Samantha wondered whether Melissa stayed anywhere longer than that. The idea of it seemed painfully tempting. To leave with no forwarding address; no word from her bosses at the FBI, no word from the hospital. No one but herself, floating in the sea somewhere off of the California coast, drifting up and down the West Coast with the tide. Watching the lights in the sky and never stopping to ask where or what they were.

She didn't say anything. It would be too easy to go if Melissa suggested it. It would be too easy to go with Melissa at her side.

She shook her head and poured herself more wine, a second glass already. Melissa sat gazing over the rim of her glass as if she were gazing past a crystal ball, her eyes brimming with unshed tears.

"My little sister," she said slowly. "I remember when she was born. I remember when she was five and got lost at the mall. We were in Japan, when my father was stationed there. And I was sure, so sure, that it was my fault...."

"I'm always the one who gets left behind," said Samantha, who never would be anything but a little sister. "Always, always."

Melissa shifted her position. Echoing Samantha, she pulled her leg up under her, the nightgown sliding away from her pale calf. Her look was questioning.

"My brother was abducted when I was eight." It was the old story, made new and raw again by grief. "Or he ran away. No one would ever tell me which. And we don't know--I still don't have the first idea what happened. He vanished into thin air."

"I'm so sorry," said Melissa simply. It was not pity; it was not a false attempt at understanding. It was that rare thing, sympathy that was really sympathy.

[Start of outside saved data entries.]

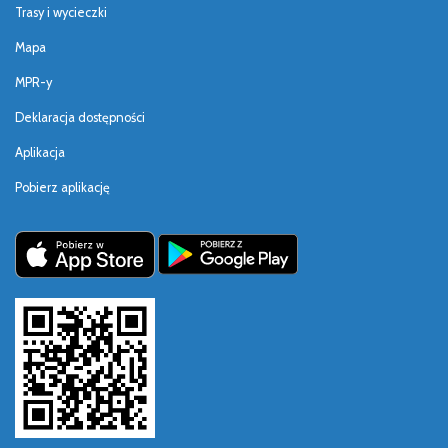
Trasy i wycieczki
Mapa
MPR-y
Deklaracja dostępności
Aplikacja
Pobierz aplikację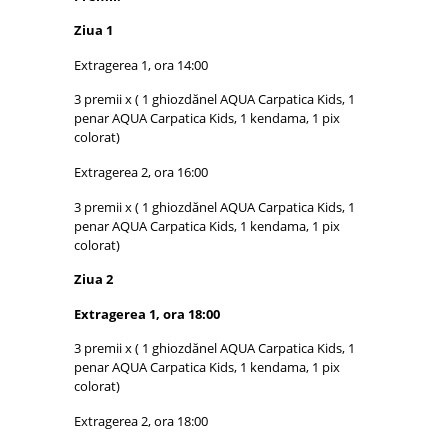
Ziua 1
Extragerea 1, ora 14:00
3 premii x ( 1 ghiozdănel AQUA Carpatica Kids, 1
penar AQUA Carpatica Kids, 1 kendama, 1 pix
colorat)
Extragerea 2, ora 16:00
3 premii x ( 1 ghiozdănel AQUA Carpatica Kids, 1
penar AQUA Carpatica Kids, 1 kendama, 1 pix
colorat)
Ziua 2
Extragerea 1, ora 18:00
3 premii x ( 1 ghiozdănel AQUA Carpatica Kids, 1
penar AQUA Carpatica Kids, 1 kendama, 1 pix
colorat)
Extragerea 2, ora 18:00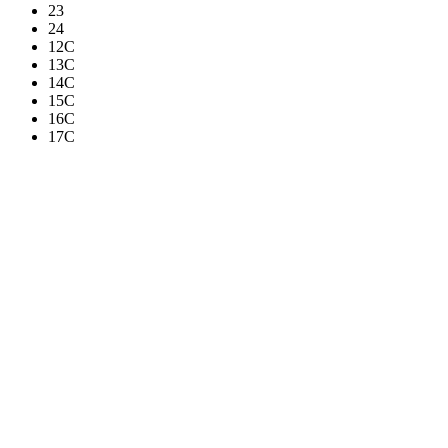
23
24
12C
13C
14C
15C
16C
17C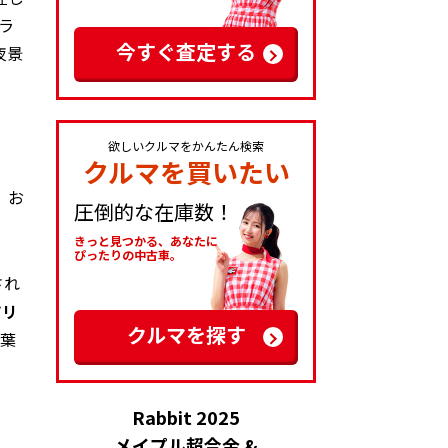
ラ
今すぐ査定する
夜景
欲しいクルマをかんたん検索
クルマを買いたい
、お
圧倒的な在庫数！
きっと見つかる、あなたに
ぴったりの中古車。
され
ツリ
クルマを探す
千葉
Rabbit 2025
メイプル超合金 &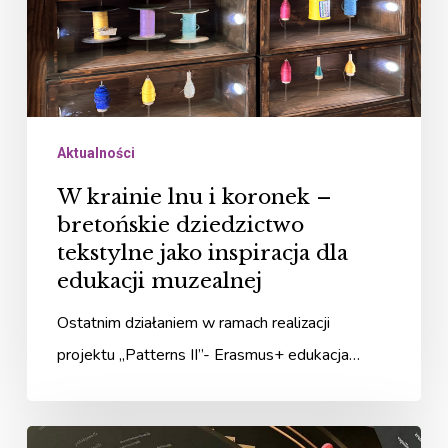
bretońskie
dziedzictwo
tekstylne
jako
Aktualności
inspiracja
dla
W krainie lnu i koronek –
edukacji
bretońskie dziedzictwo
tekstylne jako inspiracja dla
muzealnej
edukacji muzealnej
Ostatnim działaniem w ramach realizacji
projektu „Patterns II”- Erasmus+ edukacja…
Patterns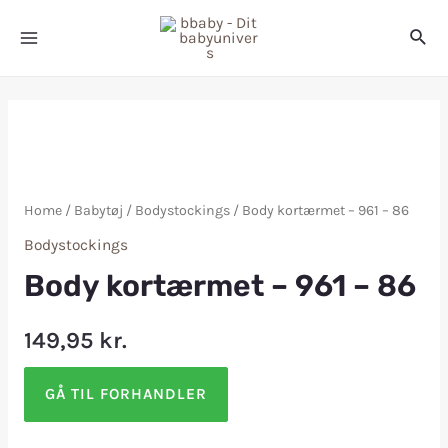
Home
/
Babytøj
/
Bodystockings
/ Body kortærmet – 961 – 86
Bodystockings
Body kortærmet – 961 – 86
149,95
kr.
GÅ TIL FORHANDLER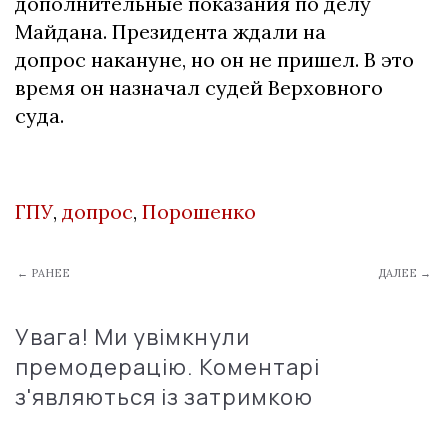
дополнительные показания по делу
Майдана. Президента ждали на
допрос накануне, но он не пришел. В это
время он назначал судей Верховного
суда.
ГПУ
,
допрос
,
Порошенко
← РАНЕЕ
ДАЛЕЕ →
Увага! Ми увімкнули
премодерацію. Коментарі
з'являються із затримкою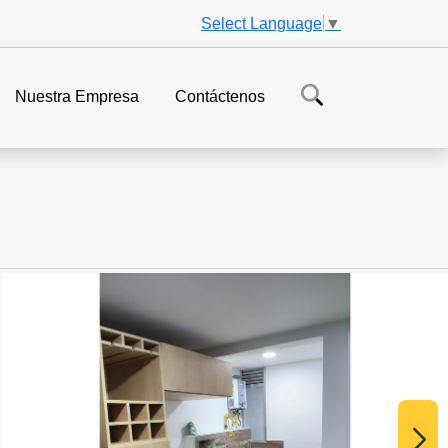
Select Language
▼
Nuestra Empresa
Contáctenos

"I was too young, I thought. It wasn't fair. Some sort of grand adventure and I wasn't invited. I grew up and I didn't believe that anymore. But now--but now--Dana's gone and left me too." She choked on the words, half a sob, unable to swallow the bitterness that consumed her. "Everyone leaves me in the end."

Melissa reached out to lay a steadying hand on Samantha's shoulder. Her hand was warm.

It seemed like ages since Samantha had told Dana the story. Only Dana hadn't touched her. Dana never touched her.

Slowly, welcoming the chance to feel anything but numb, she leaned into Melissa's embrace.

***

In the morning there was sun slanting into Samantha's bedroom, and Melissa's red-gold curls were spread out across the pillow.

Melissa opened her blue eyes and gazed at Samantha. There was a moment before Samantha remembered. But only a moment.

"You love her, don't you?" said Melissa softly.